Biodegradation Kinetics of 17α-Ethinylestradiol in Activated Sludge Treatment Processes

Biodegradation is the primary removal mechanism of the potent endocrine-disrupting estrogen 17-ethinylestradiol (EE2) during activated sludge (AS) wastewater treatment. Analysis of AS treatment process designs to optimize EE2 removal requires knowledge of EE2 biodegradation kinetics. However, there is little information on EE2 biodegradation kinetics for different types of systems and under long-term studies. EE2 biodegradation kinetics were investigated at 20 degrees C using laboratory-scale sequencing batch reactors simulating aerobic, anaerobic/aerobic enhanced biological phosphorus removal, and anoxic/aerobic biological nitrogen removal processes fed synthetic wastewater. Three sets of reactor experiments were conducted using different municipal AS plant seed sources and with solid retention times (SRTs) ranging from 8 to 13 days.
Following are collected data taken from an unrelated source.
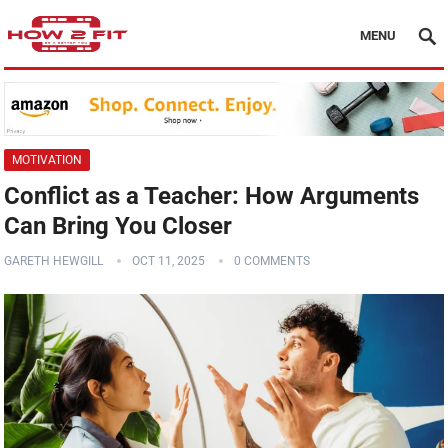
MENU
MOTIVATION
Conflict as a Teacher: How Arguments
Can Bring You Closer
GARETH HEWGILL
OCT 11, 2025
0 COMMENTS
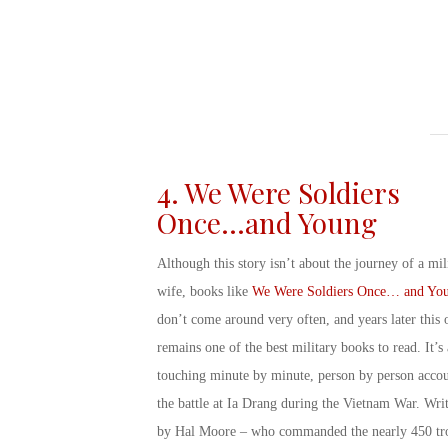
4. We Were Soldiers
Once…and Young
Although this story isn’t about the
journey of a mil
wife, books
like
We Were Soldiers Once… and Yo
don’t come around very often, and years later this 
remains one of the best
military books to read
. It’s 
touching minute by minute, person by person accou
the battle at Ia Drang during the Vietnam War. Wri
by Hal Moore – who commanded the nearly 450 tr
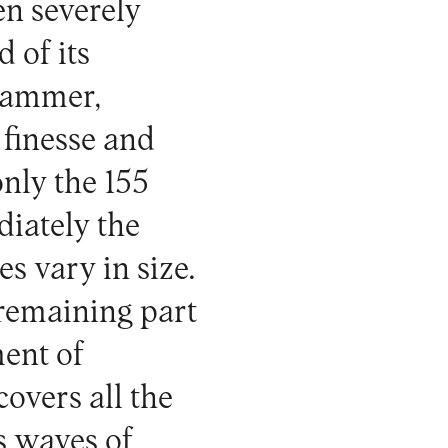
en severely
 of its
 hammer,
 finesse and
 only the 155
diately the
es vary in size.
 remaining part
ment of
overs all the
es waves of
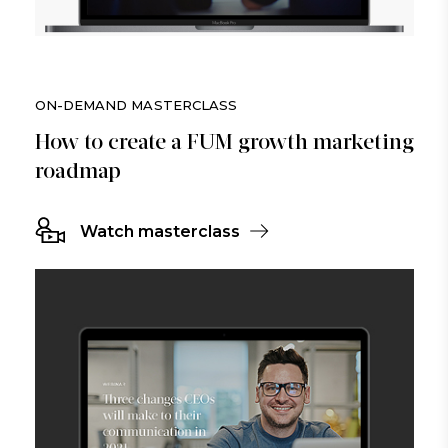
ON-DEMAND MASTERCLASS
How to create a FUM growth marketing
roadmap
Watch masterclass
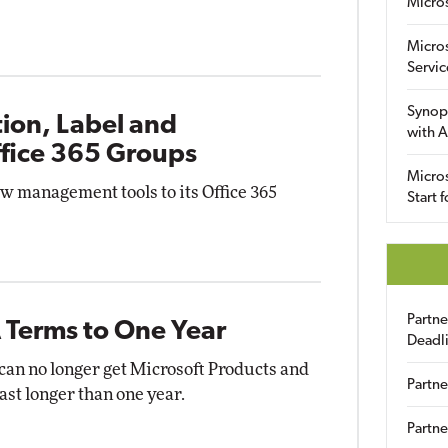
Micro
Micro
Servic
Synop
ion, Label and
with A
ffice 365 Groups
Micros
w management tools to its Office 365
Start 
Partn
 Terms to One Year
Deadl
 can no longer get Microsoft Products and
Partne
st longer than one year.
Partne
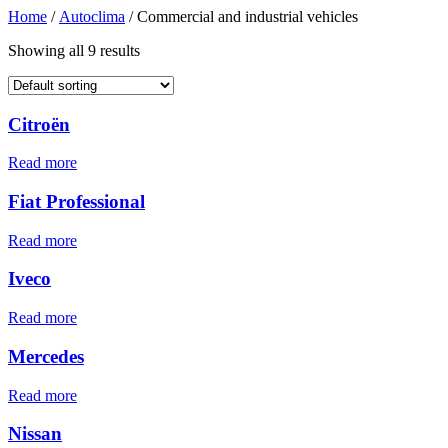
Home
/
Autoclima
/ Commercial and industrial vehicles
Showing all 9 results
Citroën
Read more
Fiat Professional
Read more
Iveco
Read more
Mercedes
Read more
Nissan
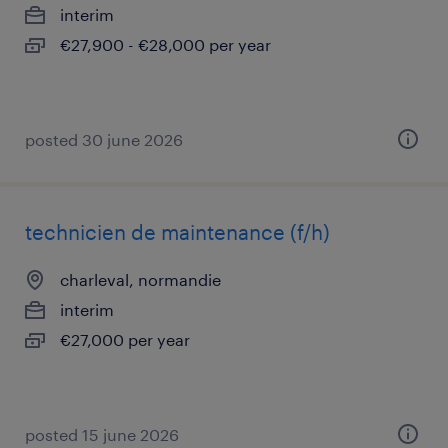
interim
€27,900 - €28,000 per year
posted 30 june 2026
technicien de maintenance (f/h)
charleval, normandie
interim
€27,000 per year
posted 15 june 2026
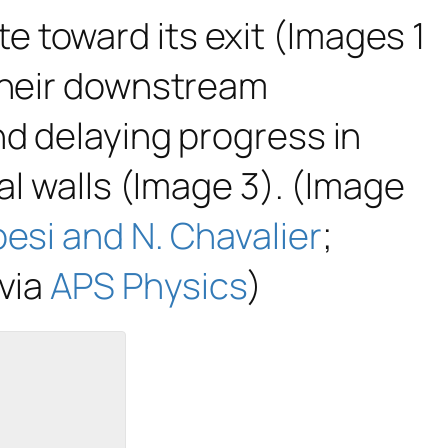
 toward its exit (Images 1
 their downstream
nd delaying progress in
al walls (Image 3). (Image
esi and N. Chavalier
;
 via
APS Physics
)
EE2 biodegradation was described by a pseudo first-order biodegradation rate model with a rate coefficient (k(b)) normalized to the reactor volatile suspended solids (VSS). EE2 k(b) values were determined from batch degradation tests and from calibration of the model to the reactor process. Significant EE2 biodegradation occurred only under aerobic conditions. Observed EE2 k(b) values for aerobic, anaerobic/aerobic, and anoxic/aerobic operations ranged from 4 to 22 L/g VSS-day, 4 to 19 L/g VSS-day, and 3 to 20 L/g VSS-day, respectively. Model simulations showed that the EE2 removal efficiency could range from 72% to over 99% for these coefficients at a 10-day SRT. Predicted EE2 removal efficiency at a given k(b) value can be improved by operating at a higher SRT upto a limit, by having a greater number of aerobic reactor stages, and by having a higher influent biodegradable chemical oxygen demand concentration.